The ergot fungus Ophiocordyceps camponoti-rufipedis exclusively uses ants as hosts. In some parasites, the life cycle is more complicated: eggs of one species get infected and host the parasite while it is in the larva state. However, the “guest” reaches sexual maturity in another host. That is exactly the lifestyle of the beef tapeworm from zoology textbooks, Taenia saginata. This tapeworm does not control the behavior of its hosts to multiply, but its relative, Ligula (Ligula intestinalis) has been caught red-handed manipulating its intermediate carrier.
The life cycle of Ligula is in no way connected with either humans or cattle. It is even more complicated than that of the beef tapeworm. Once in the water, Ligula eggs turn into small floating larvae. They are swallowed by small crustaceans, and the larva loses cilia and the ability to swim. At the next stage, a fish consumes the crustaceans, and within 10 to 12 months, the microscopic larva becomes a worm that can reach up to 3 ft in length.
Such a parasite causes a lot of inconvenience to its host. The fish infected with Ligula begins to swim closer to the surface. This significantly increases their chances of being eaten by the final host, a seagull, or another bird of prey. Once inside the seagull, Ligula begins to produce lots of eggs, which get back into the water with bird’s feces, thus closing the cycle. The worm dies inside the bird without causing it any harm.

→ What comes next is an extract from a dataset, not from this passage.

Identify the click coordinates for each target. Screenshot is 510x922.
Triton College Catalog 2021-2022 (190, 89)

Life cycle of ordinary Ligula
What makes a fish stay near the surface of the water? Is it internal discomfort and loss of balance due to an overgrown parasite inside? Or does the worm “purposefully” affect its intermediate host? There is no consensus here. However, a recent study at the University of Bergen can be considered a weighty argument in favor of the second theory.
Researchers caught fish from different depths and evaluated them by the degree of infestation with Ligula: uninfected; infected, but the worm has not reached puberty; infected, and the worm is ready to “switch” hosts. It turned out that, although at early stages the parasite is comparable in size to mature individuals. The infection does not affect the depth at which the fish lives. So, the point is not the discomfort caused by the pressure the parasite exerts on the internal organs, but rather the intentional manipulation by the worm. What mechanisms the Ligula uses to control the behavior of its intermediate host is still a mystery.

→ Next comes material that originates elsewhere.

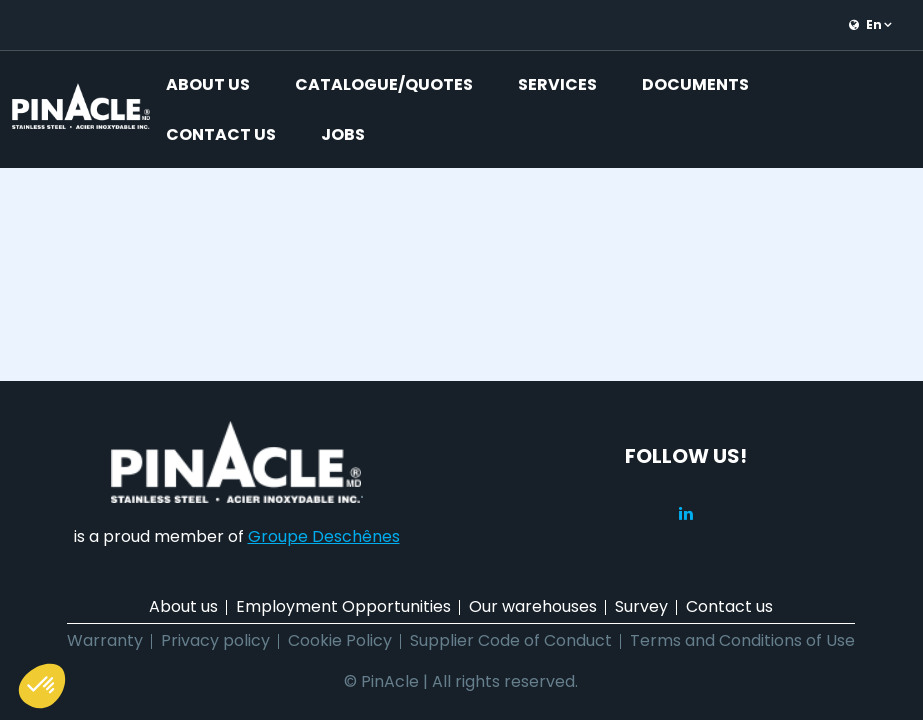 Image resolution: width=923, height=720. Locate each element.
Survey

If You Smell a Cat, Go Chase It
In fact, changing the behavior of the intermediate host to get to the final one is a fairly common strategy in parasites. Perhaps Toxoplasma may be the most well-studied such manipulator. Toxoplasma gondii is a single-celled Apicomplexan eukaryote, a close relative of the malaria parasite. The final host of Toxoplasma is always a feline, while the range of intermediate ones is unusually broad. They can be birds, rodents, or primates (including humans), and all of them become the subjects of manipulation.
It’s relatively easy to explain how a parasite manipulates rodents: typical feline food is mice and rats. Toxoplasma seeks to increase the chance of an infected rodent bumping into a cat and “forcing” the former to be attracted to the smell of a cat’s urine. It’s a bit more complicated with primates. Big cats, such as leopards, hunt primates. Therefore, monkeys infected with Toxoplasma also become bolder and go after feline smell, disregarding their own safety.
In the modern world, it is difficult to imagine a cat eating a human being. However, vulnerability to Toxoplasma was most likely inherited from our primate ancestors. Most healthy people do not experience any symptoms…except for one — behavioral change. The tendency to take risks, a passion for bloody meat, and an immense love for cats and their smell — toxoplasmosis may be the reason for such symptoms. According to various estimates, anywhere from 10% to 90% of the world’s population is infected. Some scientists believe that Toxoplasmosis has determined the culture of whole nations. It is associated with the cult of the cat goddess Bastet in ancient Egypt and the French love for undercooked steaks.